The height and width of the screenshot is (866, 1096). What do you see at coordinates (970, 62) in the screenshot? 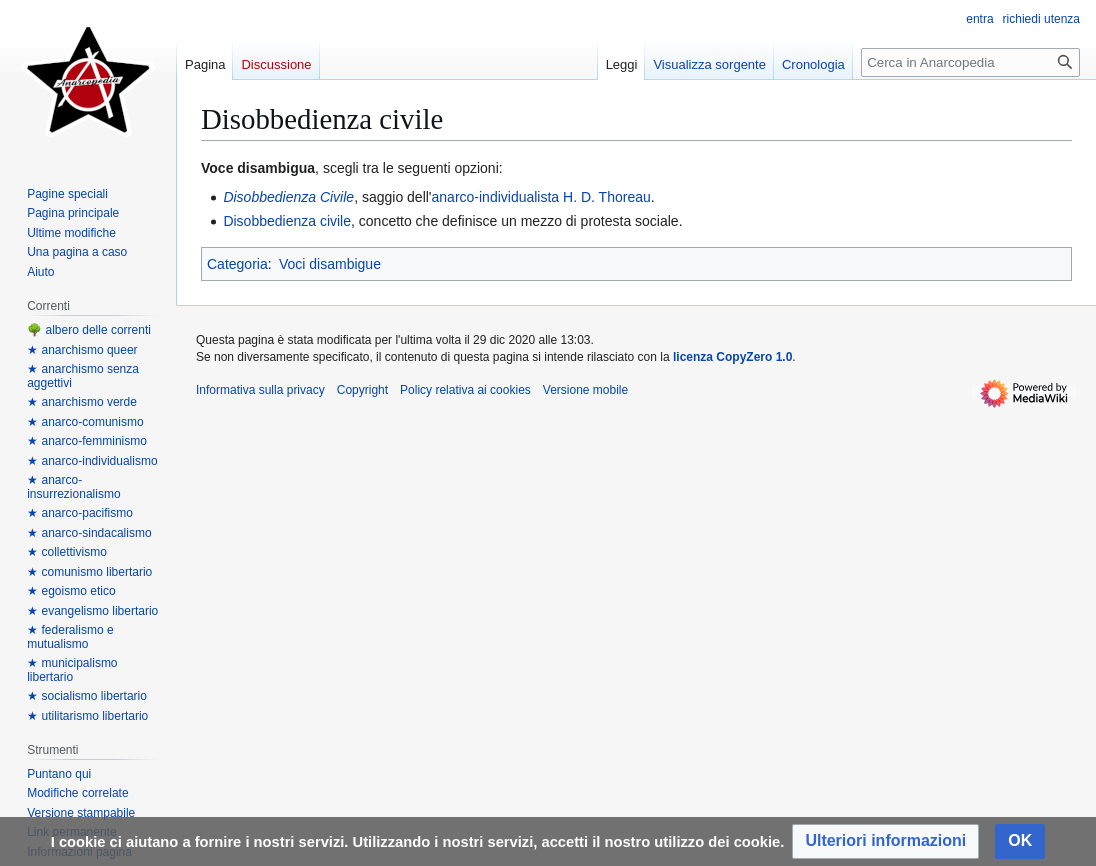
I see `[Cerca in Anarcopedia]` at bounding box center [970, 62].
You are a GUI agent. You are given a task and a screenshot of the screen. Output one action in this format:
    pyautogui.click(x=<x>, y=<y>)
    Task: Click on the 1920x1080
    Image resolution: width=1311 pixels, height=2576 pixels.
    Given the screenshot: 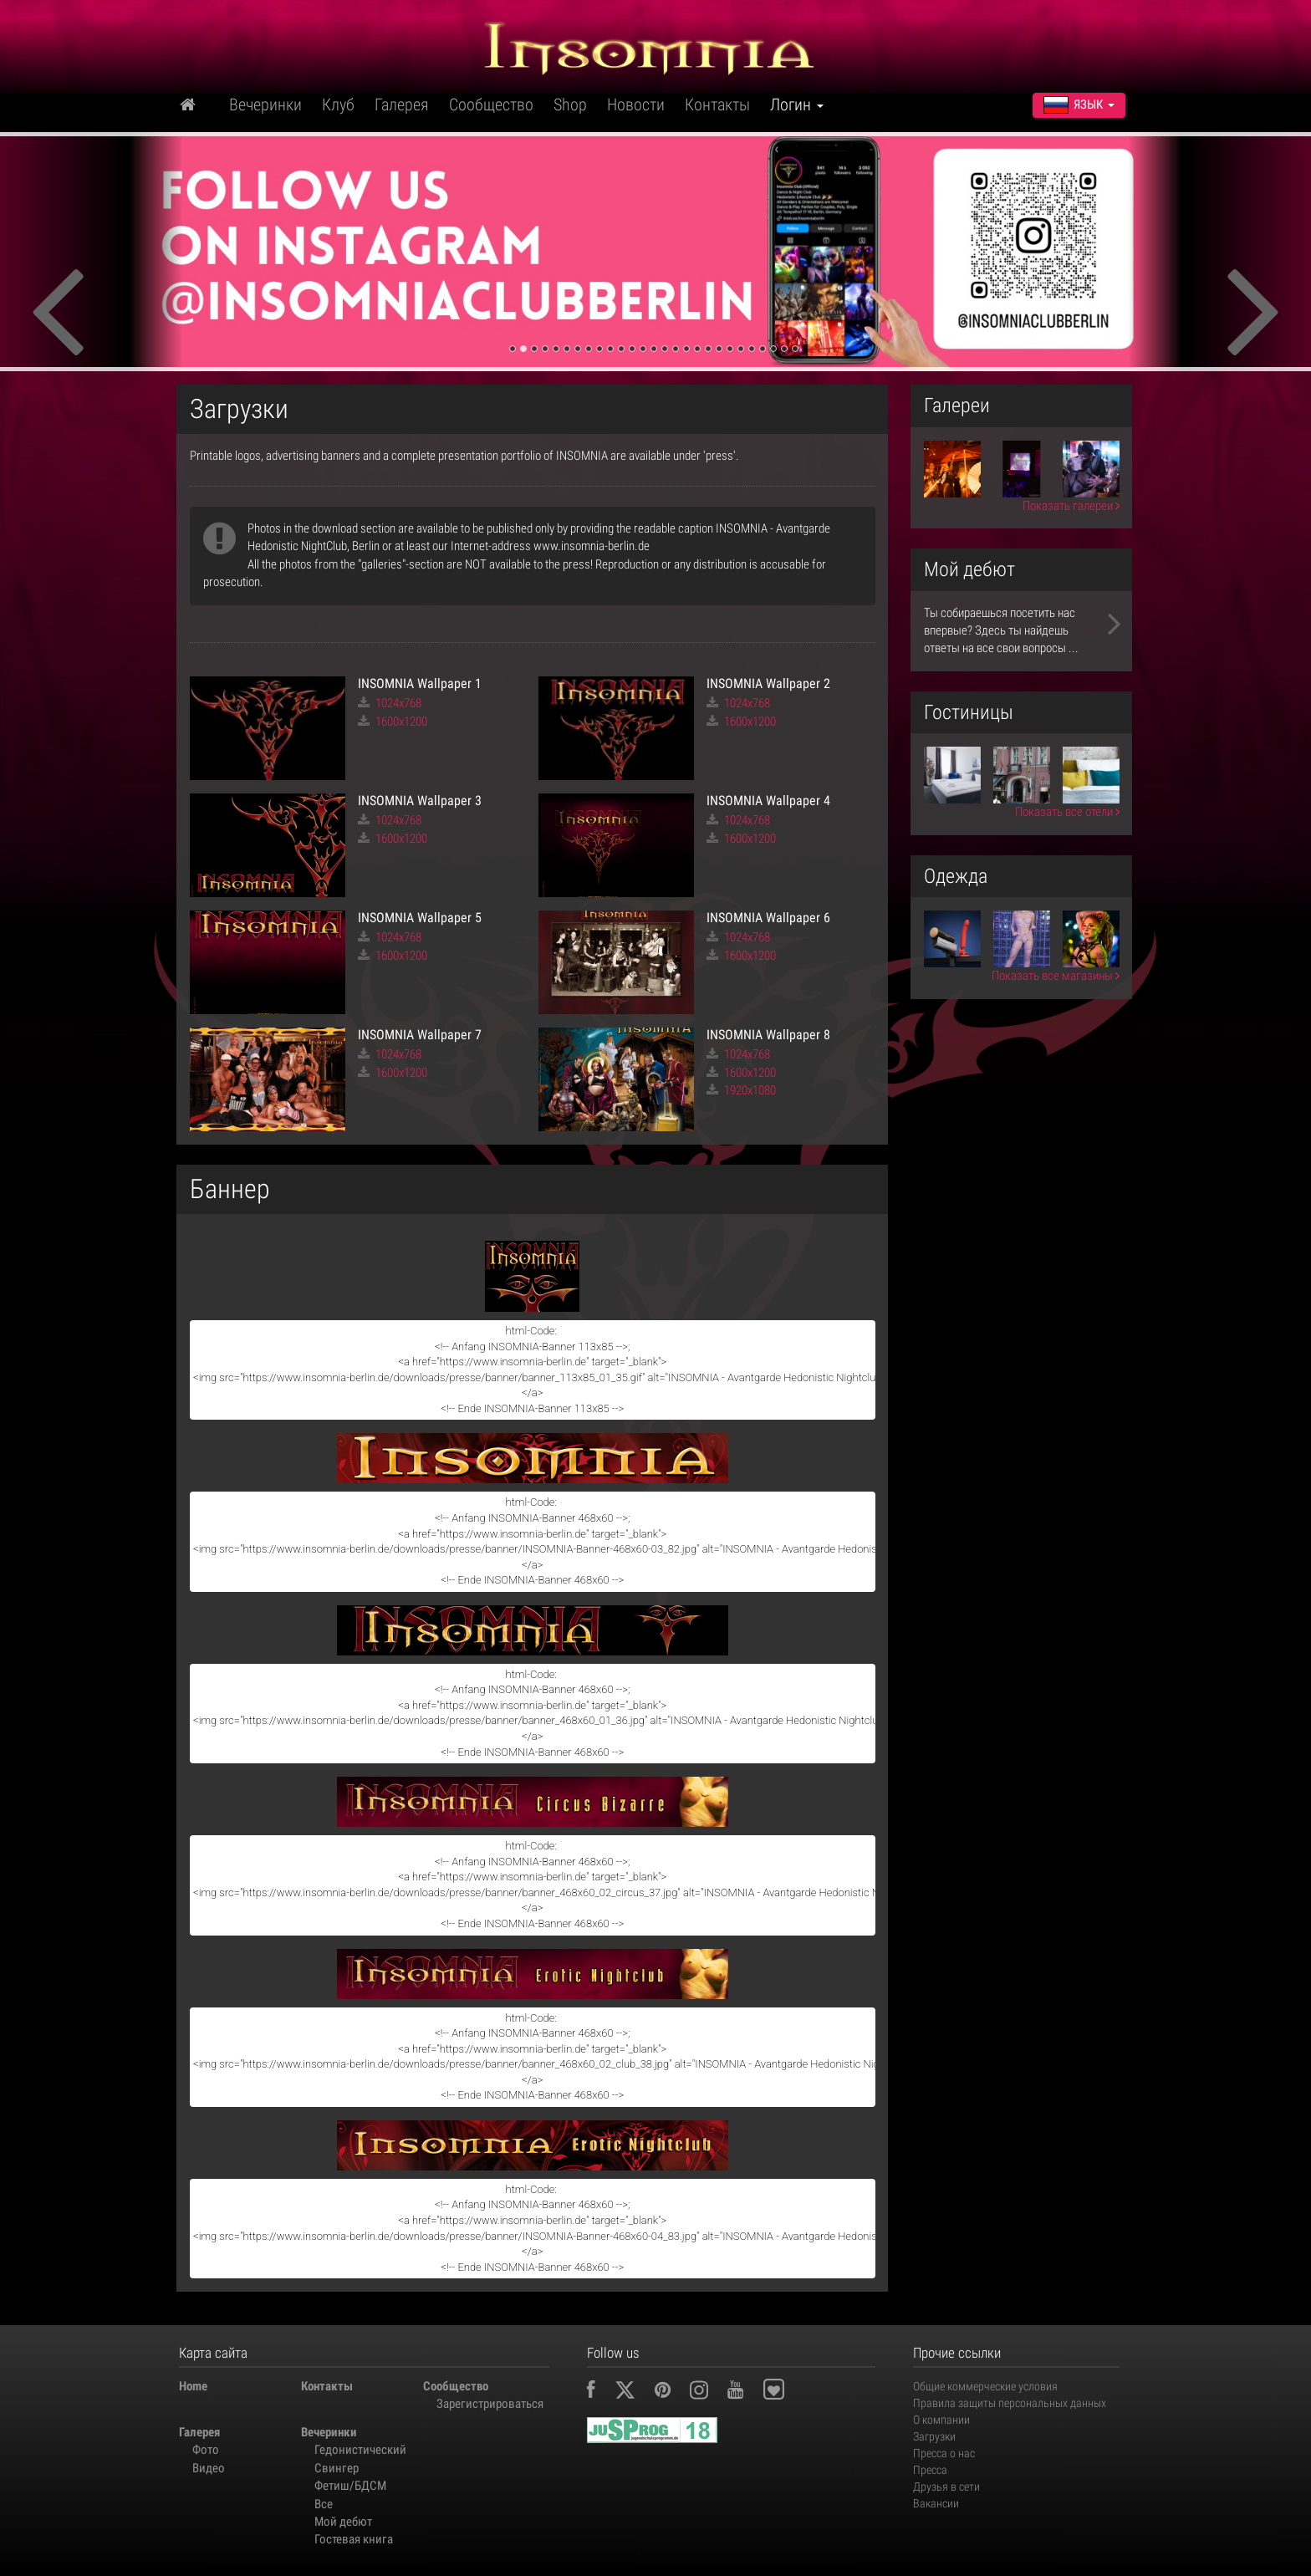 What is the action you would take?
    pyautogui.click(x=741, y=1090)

....

• [Exercise prompt]:
In the records above, find the line containing "Task: Click on the 1920x1080" and output every line from the first through that one, exactly, omitting pictures.

• [Output for this exercise]:
The height and width of the screenshot is (866, 1096). What do you see at coordinates (970, 62) in the screenshot? 
I see `[Cerca in Anarcopedia]` at bounding box center [970, 62].
You are a GUI agent. You are given a task and a screenshot of the screen. Output one action in this format:
    pyautogui.click(x=<x>, y=<y>)
    Task: Click on the 1920x1080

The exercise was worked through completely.